The National AFL-CIO ‘Condemns’ GOP Multi-Employer Pension Proposal - 125 Plans Are In “Critical & Declining” Condition, Projected To Become Insolvent Over The Next 20 Years - ‘Endangering’ The Retirement Benefits Of More Than 1.3 Million Workers
(WASHINGTON, D.C.) - The National AFL-CIO’s Pension Panel has roundly condemned proposals made by two leading Senate Republicans to shore up the Nation’s endangered Multi-Employer Pension Funds that would cut benefits by up to 19%.
The National Labor Federation’s Retirement Security Working Group said this week that the proposals contained in a white paper released on November 20th by Finance Committee Chair Charles Grassley (Republican-Iowa) and U.S. Senator Lamar Alexander (Republican-Tennessee), who serves as Chair of the Health, Education, Labor and Pensions Committee “will not only injure the Retirees and active participants it purports to help, it also will precipitate the collapse of all Multi-Employer Pension Plans.”

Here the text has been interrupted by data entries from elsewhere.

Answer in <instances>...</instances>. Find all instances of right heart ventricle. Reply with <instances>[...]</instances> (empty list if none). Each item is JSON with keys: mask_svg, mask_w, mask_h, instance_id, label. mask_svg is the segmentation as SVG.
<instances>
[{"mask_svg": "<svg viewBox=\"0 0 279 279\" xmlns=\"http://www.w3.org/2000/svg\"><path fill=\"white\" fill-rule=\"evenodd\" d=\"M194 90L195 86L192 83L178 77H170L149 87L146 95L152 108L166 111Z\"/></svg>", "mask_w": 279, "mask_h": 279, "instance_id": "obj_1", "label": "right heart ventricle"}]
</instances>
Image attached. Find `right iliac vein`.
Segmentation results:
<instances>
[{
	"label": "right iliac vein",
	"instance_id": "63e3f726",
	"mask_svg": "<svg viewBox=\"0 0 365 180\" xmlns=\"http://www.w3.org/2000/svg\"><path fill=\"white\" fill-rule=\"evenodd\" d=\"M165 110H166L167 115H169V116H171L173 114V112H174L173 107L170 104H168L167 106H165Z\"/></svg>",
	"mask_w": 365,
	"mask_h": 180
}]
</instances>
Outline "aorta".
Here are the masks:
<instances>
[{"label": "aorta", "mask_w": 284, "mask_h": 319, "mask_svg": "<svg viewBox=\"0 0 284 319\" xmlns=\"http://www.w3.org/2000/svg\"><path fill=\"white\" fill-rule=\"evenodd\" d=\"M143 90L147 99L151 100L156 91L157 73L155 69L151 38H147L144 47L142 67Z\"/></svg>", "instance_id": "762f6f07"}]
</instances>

About 125 Multi-Employer Plans say they are in “critical and declining” condition - projected to become insolvent over the next 20 years - endangering the retirement benefits of more than 1.3 million Workers.

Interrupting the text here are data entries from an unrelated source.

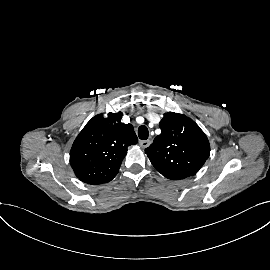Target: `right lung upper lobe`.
Masks as SVG:
<instances>
[{"mask_svg": "<svg viewBox=\"0 0 270 270\" xmlns=\"http://www.w3.org/2000/svg\"><path fill=\"white\" fill-rule=\"evenodd\" d=\"M122 112L93 117L75 139L70 164L75 175L88 184L111 181L118 173L127 147L138 139L131 124L120 120Z\"/></svg>", "mask_w": 270, "mask_h": 270, "instance_id": "1", "label": "right lung upper lobe"}]
</instances>
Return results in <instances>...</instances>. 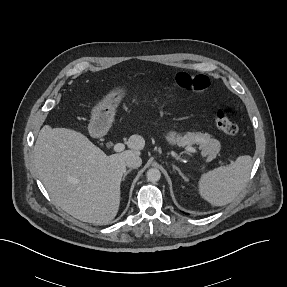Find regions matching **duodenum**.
<instances>
[{
  "mask_svg": "<svg viewBox=\"0 0 287 287\" xmlns=\"http://www.w3.org/2000/svg\"><path fill=\"white\" fill-rule=\"evenodd\" d=\"M92 130L94 133H97L99 135H104L107 131V127L104 124H94L92 127Z\"/></svg>",
  "mask_w": 287,
  "mask_h": 287,
  "instance_id": "duodenum-1",
  "label": "duodenum"
}]
</instances>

The Teamsters’ Central States Pension Fund, with some 400,000 participants, is the largest. It’s projected to go broke in 2025, with threatened cuts as high as 70%.
The Treasury Department in 2016 rejected its request to reduce benefits by 23%.

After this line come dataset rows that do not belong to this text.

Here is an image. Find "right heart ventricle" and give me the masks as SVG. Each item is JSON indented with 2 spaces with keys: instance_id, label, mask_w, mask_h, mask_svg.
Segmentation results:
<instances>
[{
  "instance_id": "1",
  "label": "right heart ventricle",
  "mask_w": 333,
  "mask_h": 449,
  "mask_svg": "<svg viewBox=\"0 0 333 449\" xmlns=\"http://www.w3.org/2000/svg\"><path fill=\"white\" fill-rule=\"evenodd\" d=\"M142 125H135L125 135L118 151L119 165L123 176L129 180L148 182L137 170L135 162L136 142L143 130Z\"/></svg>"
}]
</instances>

Grassley and Alexander’s proposals would have Retirees in those plans take a direct 10% cut in their benefits. It would also have them pay up to 10% of their remaining benefits in premiums to the Federal Pension Benefit Guaranty Corporation (PBGC), which guarantees minimum payments to Retirees in bankrupt plans.
The PBGC’s deficit rose to $65 billion last year.
The National AFL-CIO’s panel of 18 Union Leaders included several who have members in “critical and declining” plans, among them the heads of the United Mine Workers of America (UMWA), the International Association of Machinists (IAM), the American Federation of Musicians (AFM), International Brotherhood of Electrical Workers (IBEW), the United Food & Commercial Workers (UFCW), and the Bakery, Confectionery, Tobacco Workers and Grain Millers’ (BCTWGM) International Union.
The Teamsters said they were “actively reviewing the proposal and its impact on Teamster funds” and had been “working with Congress to find a bipartisan solution.”
The Union has endorsed the Butch Lewis Act, a Bill passed by the House in July that would set up a Federal Agency to give low-interest loans to endangered Pension Funds until they can stabilize themselves.
The Butch Lewis Act’s logic is that the reason most of the endangered plans are in such bad shape is that they have too few active Workers contributing to their funds to cover what’s owed to current and future Retirees.
Those plans, particularly in trucking, mining, construction, and entertainment, have suffered from employers going out of business and the growth of Non-Union companies, as well as investment losses in the Great Recession of 2008-09.
The Bill’s hope is that the long-term loans would enable those funds to cover their obligations until the number of Retirees has shrunk enough for them to be viable again.